Team uses virtual tech to study thermal effects on building occupants, enhance design
As a result, it is important for the design and engineering community to better understand, analyze and even predict human building interactions for structures still in the design phase. With this in mind, a team led by LSU Construction Management Professor Yimin Zhu is using immersive virtual environments, or IVEs, to measure individuals' thermal states—i.e., sensation, comfort and acceptability—in an effort to reduce performance gaps in buildings between predicted and actual energy performance.
"Many researchers have pointed out the lack of capabilities to observe human building interactions as one of the many sources contributing to the performance gap of buildings, i.e., the difference between the design performance and the actual performance," Zhu said. "Immersive virtual environments as a proxy to reality present an interesting opportunity. While the technology is increasingly being used in design and engineering, such as in design validation, the potential of using it for understanding thermally driven behaviors is not known.
"This is because the technology itself cannot effectively provide thermal stimuli. Therefore, by integrating IVE with an external heating/cooling source, we hope to develop a reliable experiment and data collection method for designers and engineers."
The research, made possible by a $300,000 grant from the National Science Foundation and support from the Construction Industry Advisory Council, works like this. In the Engineering Lab Annex on LSU's campus is a facility divided into three spaces—a climate chamber, office area and mechanical/storage area. Tests are conducted in the climate chamber, a specially equipped space measuring 12 feet long, 12 feet wide, and 9 feet high. Inside the office area, tests are monitored, data analysis is performed, and participants can rest and acclimate before the experiments.
An HVAC system controls the temperature, humidity and airflow of the space. Experiments are conducted by setting the temperature to 65 degrees Fahrenheit, then 75 degrees and then 85 degrees. Relative humidity is set to 50-55 percent. Standalone sensors monitor participants' physiological responses during the experiments.

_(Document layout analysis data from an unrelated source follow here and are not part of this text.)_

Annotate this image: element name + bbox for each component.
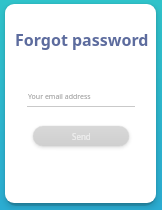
button[interactable]: Your email address [27, 92, 135, 107]
staticText: Forgot password [15, 29, 149, 51]
staticText: Your email address [28, 92, 91, 102]
staticText: Send [72, 131, 91, 142]
button[interactable]: Send [33, 126, 129, 146]
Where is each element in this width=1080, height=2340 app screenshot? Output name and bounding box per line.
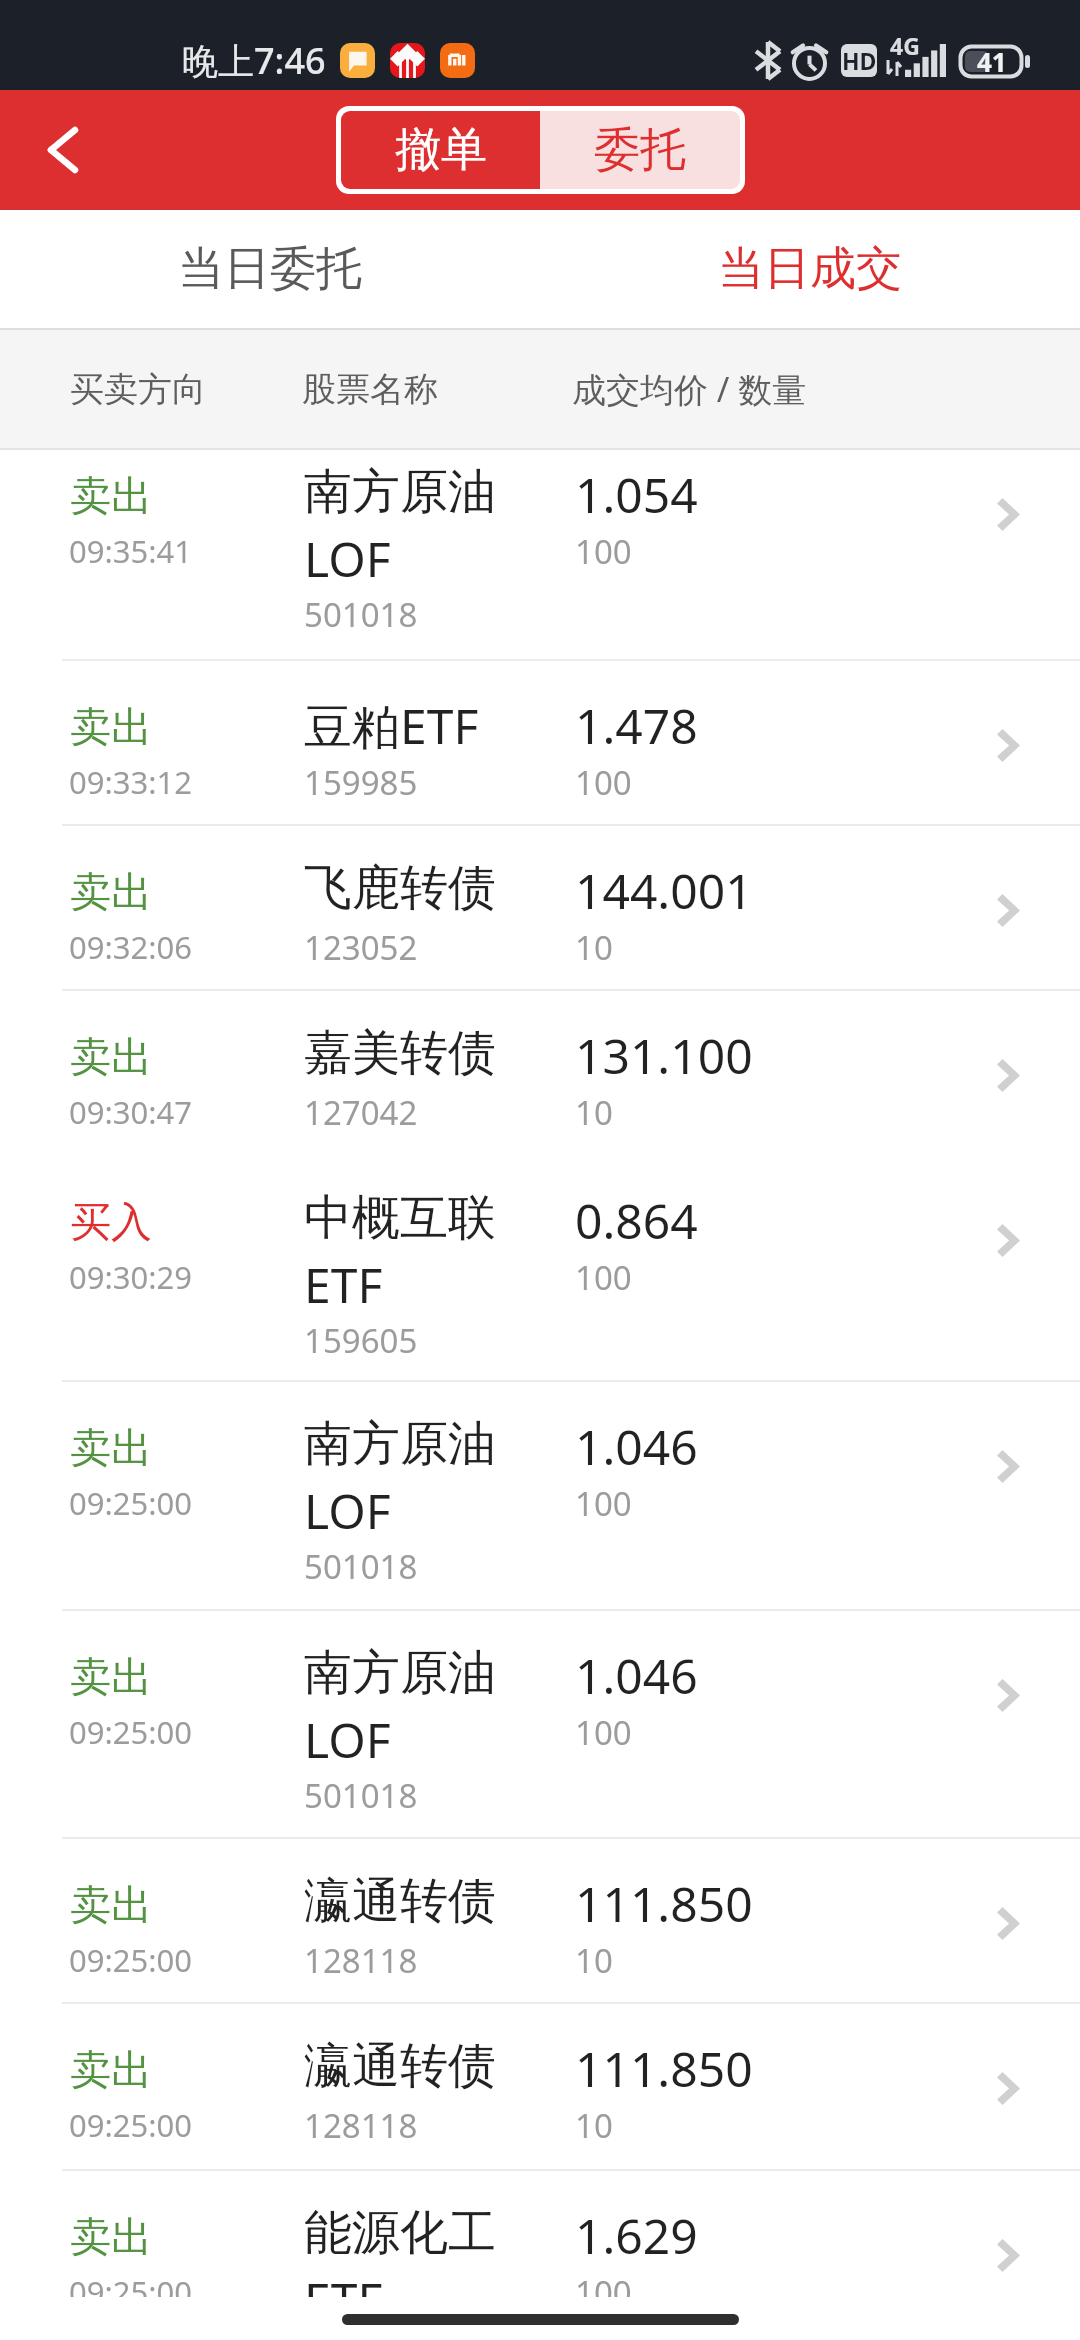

Testing is done twice, once in an in-situ setting and then again with the participant wearing a virtual reality goggle, which allows them to see a VR model of the climate chamber.
"The initial analysis suggests that the behavioral intention of participants is independent of the experiment settings," Zhu said. "In other words, just because they are in virtual reality experiments does not mean participants' intentions have a specific pattern. As a matter of fact, we observe their intention differences between the two experimental settings, but there isn't sufficient evidence to solely contribute them to the virtual reality technology. We will further explore these issues when more data are collected and analyzed."

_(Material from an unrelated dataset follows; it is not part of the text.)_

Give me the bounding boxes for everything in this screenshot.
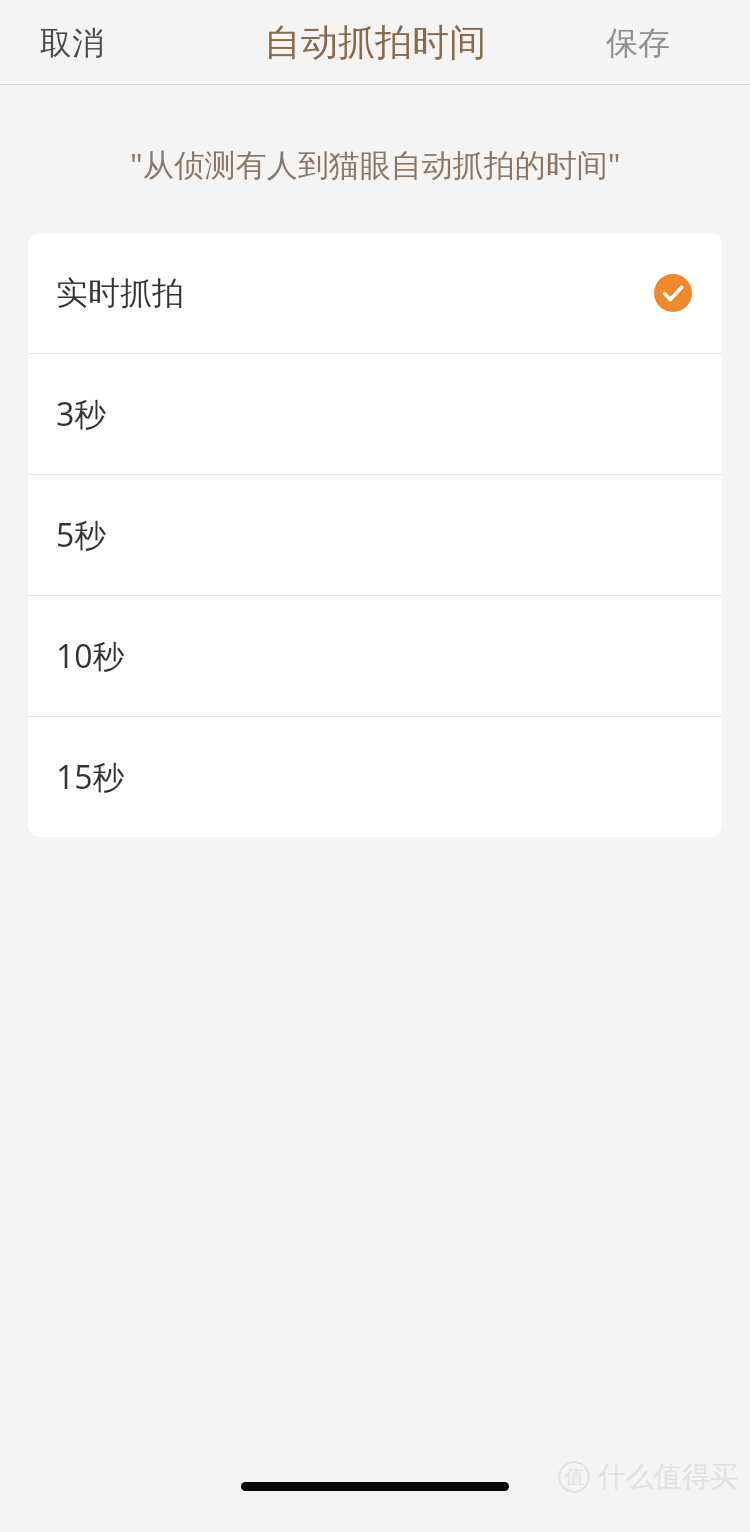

Though it's early days for the testing—there is another year left of experimentation—Zhu is encouraged by the role IVE technology has played in the experiments.
"Overall, the potential of IVE technology to support design and engineering is promising," Zhu said. "With a better control of experiment environments, like using a climate chamber, it is possible to observe reliably occupants' thermal sensations in IVE. At this stage, we don't know yet if we can say the same for behavior intention. Until then, we will have a better idea how IVE can play a significant role."
In the coming months, Zhu and the team will finalize the data collection and analysis. That information will then be shared with research and industry communities to further increase efficiency in building design and reduce the performance gap.
"I hope, based on the findings, we can have an enhanced experiment protocol, more effective analysis, and a group of like-minded students, researchers, and industry practitioners to further advance this line of research and applications," Zhu said.
Zhu is joined on the project by Tracey Rizzuto, professor and associate director of the LSU School of Leadership and Human Resource Development; Neil Johannsen, assistant professor in the LSU School of Kinesiology; and Tianzhen Hong and Jared Langevin, scientists at the Lawrence Berkeley National Laboratory. In addition, Yong Tao, professor and interim chair of mechanical engineering at Cleveland State University; William Tolone, professor and associate dean of computing and informatics at the University of North Carolina-Charlotte; and Ming Sun, professor and associate dean of research at the Nottingham Trent University School of Architecture, Design, and the Built Environment; act as an advisory committee on the project.